Her pupils dilated, contracting to droplets of ink. Cheeks tensed against puckered lips. Nose scrunched.
Shock.
That Felix knew this Adam character was more disconcerting to Ash than the fact that he knew about Castle. Felix strummed this newly discovered bundle of nerves. Ash regained her composure, but the way she sat in her chair changed. Her body tightened, realizing now just how dangerous the other players in this game were.
These were the conclusions I drew from the brief exchange of words and body language between Felix and Ash, but I didn't need a diagram to know my conclusions were correct.
"How do you propose to help us?" Ash said, glossing over whatever had elicited such a reaction from her the moment before.
"Cybercore has the best coders in the world. That cannot be disputed. Your software is unrivaled, and I say that as Cybercore's number one competitor," Felix said, pulling a briefcase from the floor beside his chair and placing it on the desk. He thumbed the combination, tumblers rolled into place, and the lid popped open. "But, in the world of hardware, Phoenix is without equal."
Felix pulled from the case a pyramid cut from black glass that fit in the palm of his hand.
"What's that?" I asked.
"This is my gift to you in your effort against Unity," Felix said, smiling from cheek to ear. "I call it the Hive Mind. I think you'll find it useful moving forward into the next stage of your investigation."
"What's it do?"
"The nanites crawling across the surface of the Hive Mind allow the user remote access to whatever system they've infected."
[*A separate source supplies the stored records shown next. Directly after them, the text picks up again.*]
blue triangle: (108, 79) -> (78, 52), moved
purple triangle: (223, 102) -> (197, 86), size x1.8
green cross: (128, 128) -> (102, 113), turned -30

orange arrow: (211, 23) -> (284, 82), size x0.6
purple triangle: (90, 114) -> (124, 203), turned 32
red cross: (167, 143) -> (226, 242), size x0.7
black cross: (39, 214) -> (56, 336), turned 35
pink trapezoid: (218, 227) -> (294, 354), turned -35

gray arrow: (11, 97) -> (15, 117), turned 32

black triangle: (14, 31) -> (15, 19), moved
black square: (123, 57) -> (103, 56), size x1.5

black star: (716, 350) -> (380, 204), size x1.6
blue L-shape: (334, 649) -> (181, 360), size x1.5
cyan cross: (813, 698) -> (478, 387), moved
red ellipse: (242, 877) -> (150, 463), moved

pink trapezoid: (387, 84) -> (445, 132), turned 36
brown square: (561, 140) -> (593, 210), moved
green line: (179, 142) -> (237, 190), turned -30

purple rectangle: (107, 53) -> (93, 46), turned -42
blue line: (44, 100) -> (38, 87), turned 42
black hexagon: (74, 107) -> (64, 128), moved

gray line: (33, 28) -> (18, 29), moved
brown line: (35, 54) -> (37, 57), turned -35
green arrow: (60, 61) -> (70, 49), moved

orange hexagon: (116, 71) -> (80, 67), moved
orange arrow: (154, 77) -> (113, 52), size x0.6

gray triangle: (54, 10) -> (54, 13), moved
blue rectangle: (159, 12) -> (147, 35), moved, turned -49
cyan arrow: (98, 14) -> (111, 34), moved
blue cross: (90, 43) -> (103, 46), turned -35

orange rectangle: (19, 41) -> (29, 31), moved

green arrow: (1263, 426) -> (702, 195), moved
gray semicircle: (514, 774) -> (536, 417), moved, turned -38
I processed this information like the first primate using a stick to suck ants from their hill. "You're talking nanocomps, aren't you?"
"Ye—"
The Stream dissolved. White light and static noise covered me. I tumbled out of the system and clutched my ears. Tears blurred my vision but I could see enough to know we were back in Lou's office. Felix Cross was gone. My eardrums pulsed as if stabbed with an icepick.